Balance the Values: (1) Community (2) Culture and (3) Cash (3Cs) in New Business Ventures: The BC Indigenous 3C Challenge
Presenting organization: British Columbia Association of Aboriginal Friendship Centres and the National Consortium for Indigenous Economic Development at the University of Victoria
Description
This session will focus on the unique design, development and delivery of the BC Indigenous 3C Challenge program; a partnership between the BC Association of Aboriginal Friendship Centres and the Gustavason School of Business at UVic. The BC 3C Challenge is an innovation in experiential learning targeted for Indigenous youth (women and men ages 15-29) that requires teams to work collaboratively to balance the values: (1) Community, (2) Culture and (3) Cash (3Cs) in new business ventures.

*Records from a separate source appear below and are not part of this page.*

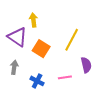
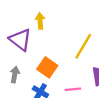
orange square: (41, 49) -> (47, 67), moved

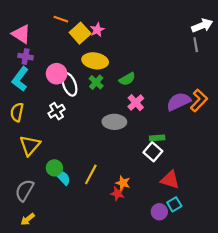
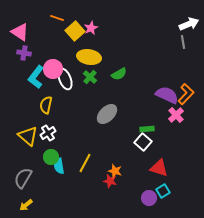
cyan L-shape: (20, 79) -> (36, 77), moved
purple semicircle: (179, 102) -> (167, 95), turned 50
pink cross: (136, 103) -> (176, 115), moved
white cross: (57, 111) -> (48, 133), moved
yellow semicircle: (17, 112) -> (46, 105), moved
gray ellipse: (114, 122) -> (107, 114), turned -45
yellow triangle: (30, 145) -> (28, 136), turned -30
cyan semicircle: (63, 178) -> (59, 166), turned -147

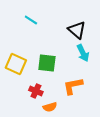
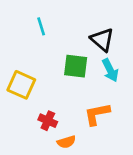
cyan line: (31, 20) -> (41, 26), turned 40
green square: (47, 63) -> (76, 66), moved

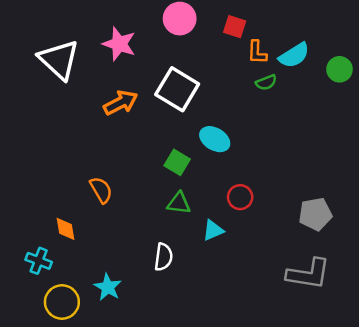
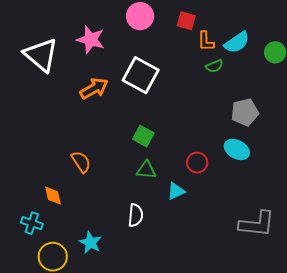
cyan ellipse: (215, 139) -> (237, 149), moved
gray pentagon: (315, 214) -> (245, 112), moved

The essence of the challenge is to have teams of four or five participants, with a $1,000 micro‑loan provided by the program, start a business that will create the most value (social, cultural, and/or financial) in 30 days.
This interactive session describes how the unique program facilitates a value trade-off scenario for participants as they come to consensus within their teams about which C or Cs will be the focus of their value creation.
What Participants will learn
- How you can have a 3C Challenge run in your community.
- How this hands‑on learning experience presents a microcosm reflecting discussions that may occur in Indigenous communities when economic development projects are considered.
- How Indigenous youth get to ‘try out’ social innovations and entrepreneurship activities. Whether they succeed or fail, they gain valuable business skills, experience and knowledge.
- The best practices (wise practices) we have learned to date by offering the 3C Challenge.
Presenter(s)
- Leslie Varley, Executive Director, BC Association of Aboriginal Friendship Centres
- Brent Mainprize, Program Director of Aboriginal Canadian Entrepreneurs (ACE) Program, University of Victoria
- Renée Letellier, Manager, National Consortium for Indigenous Economic Development, University of Victoria.
Presenter Biographies
Leslie Varley, MBA, Executive Director, BC Association of Aboriginal Friendship Centres, and her team provide front line services to Indigenous people through 25 member centres. Previously Leslie held the Indigenous health portfolio at Provincial Health Services Authority where she led the San’yas Indigenous Cultural Safety Training, an online, decolonizing, anti-racism program offered to health, social and justice sectors in 3 provinces. Leslie’s community work focused on ending violence against women and girls.
Dr. Brent Mainprize teaches entrepreneurship and Indigenous economic development at UVic’s Gustavson School of Business. Brent has over 20 years' experience as an entrepreneurship educator, academic, and facilitator of economic change in BC Indigenous communities. He has been invited to research and design unique programs that promote leadership and self‑reliance through economic development and entrepreneurship. In 2016, one of the programs that Brent co-developed with an Indigenous business leader won national, North American and international awards.
Renée Letellier has a diverse professional career that includes small businesses, government and a multi-national corporation. She helped re-structure organizations and her proven track record includes coordinating complex projects with multi‑million dollar budgets to meet objectives and deliverables on time. With her unique combination of business experience, Renée liaised effectively with a wide range of stakeholder groups. Renée has Métis heritage; her paternal grandmother was Cree and her grandfather, French Canadian.